Legge elettorale facilmente modificabile...

«Sì».

La presenza di un tetto è una garanzia di democrazia?

«Certo. In base all’articolo 51 della Costituzione, tutti i cittadini hanno diritto di accedere alle cariche elettive, ma occorre garantire «condizioni di eguaglianza, secondo i requisiti stabiliti dalla legge». La legge deve prevedere un tetto ai mandati per cariche elettive monocratiche nelle quali si concentra molto potere, come quella di un presidente di Regione. Questo favorisce il ricambio delle classi dirigenti, garantisce la libera e genuina espressione del voto popolare, la par condicio tra candidati e l’autenticità della competizione elettorale. Il tetto dev’essere ragionevole, e quello attuale, con firma del ministro Bossi, rispetta questa esigenza».

Tra chi osteggia il limite, un argomento è la dispersione dell’esperienza...

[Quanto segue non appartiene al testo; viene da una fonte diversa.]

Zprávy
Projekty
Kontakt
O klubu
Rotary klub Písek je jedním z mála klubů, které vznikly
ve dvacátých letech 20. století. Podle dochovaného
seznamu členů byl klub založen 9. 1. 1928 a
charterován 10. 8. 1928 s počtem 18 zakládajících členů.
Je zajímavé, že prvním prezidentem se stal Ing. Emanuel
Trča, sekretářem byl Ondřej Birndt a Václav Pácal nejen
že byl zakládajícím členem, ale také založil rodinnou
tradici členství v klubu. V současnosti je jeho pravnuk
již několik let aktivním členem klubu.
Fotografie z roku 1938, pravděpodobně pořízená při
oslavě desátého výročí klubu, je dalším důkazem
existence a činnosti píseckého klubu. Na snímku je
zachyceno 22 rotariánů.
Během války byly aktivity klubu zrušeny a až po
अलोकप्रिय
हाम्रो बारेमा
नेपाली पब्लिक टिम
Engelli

«Consentire a una persona di restare in carica per dieci anni consecutivi realizza un equo contemperamento tra pretesa di non disperdere l’esperienza, realizzare buona parte degli obiettivi da campagna elettorale, evitare i rischi di un esercizio troppo prolungato del potere, non blindare il ceto politico agevolando il ricambio che è essenziale in democrazia. Anche la riforma del premierato prevede un tetto di due mandati per il Presidente del Consiglio».

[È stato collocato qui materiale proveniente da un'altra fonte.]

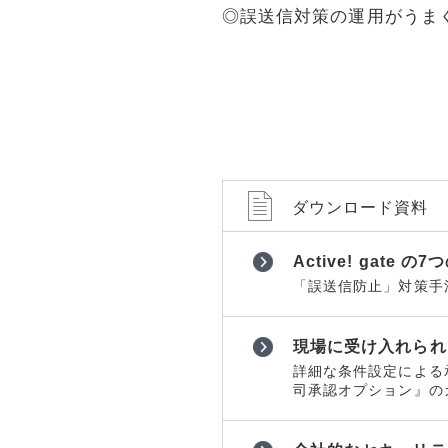
ョンツール
ョンツール
◎誤送信対策の運用がうま
物理セキュリティ
物理セキュ
データセンター
データセン
サーバー
サーバー
ネットワーク機器
ネットワー
運用管理
運用管理
ストレージ
ストレージ
ダウンロード資料
PCソフト
PCソフト
Active! gat
通信サービス
通信サービ
「誤送信防止」対策手法
開発
開発
仮想化
仮想化
現場に受け入れられる承
詳細な条件設定による
メール
メール
司承認オプション』の
Web構築
Web構築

Ritiene ci sia stata una personalizzazione del tema?

«Il ricorso contribuisce a spoliticizzare la questione, sottraendola alla girandola di opinioni prive di fondamento o errate espresse da mesi, soprattutto da persone interessate. Come quella secondo cui il limite contrasterebbe con democrazia e sovranità popolare: affermazione che, fatta da uno studente di giurisprudenza, ne comporterebbe la bocciatura. In una democrazia costituzionale le regole non vanno mai concepite né ad, né contra personam: la Costituzione vincola tutti. È finito il tempo in cui ciò che piaceva al principe diventava legge».

Sul numero dei mandati le Regioni a statuto speciale hanno margini differenti?

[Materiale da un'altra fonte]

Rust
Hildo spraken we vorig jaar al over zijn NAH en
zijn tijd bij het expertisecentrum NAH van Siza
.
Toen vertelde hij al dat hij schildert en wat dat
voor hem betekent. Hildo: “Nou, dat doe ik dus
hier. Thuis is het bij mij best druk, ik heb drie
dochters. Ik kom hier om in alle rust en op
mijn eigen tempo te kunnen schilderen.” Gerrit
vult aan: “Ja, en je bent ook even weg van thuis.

«Sì, perché i loro statuti hanno rango costituzionale».

Voto nel 2026, per dare a Zaia altri 6 mesi di governo?

«Da costituzionalista, ho apprezzato le parole del ministro Ciriani, che si è interrogato sulle basi giuridiche della richiesta. Non mi risulta vi siano condizioni straordinarie per motivare il rinvio, che sarebbe dunque incostituzionale».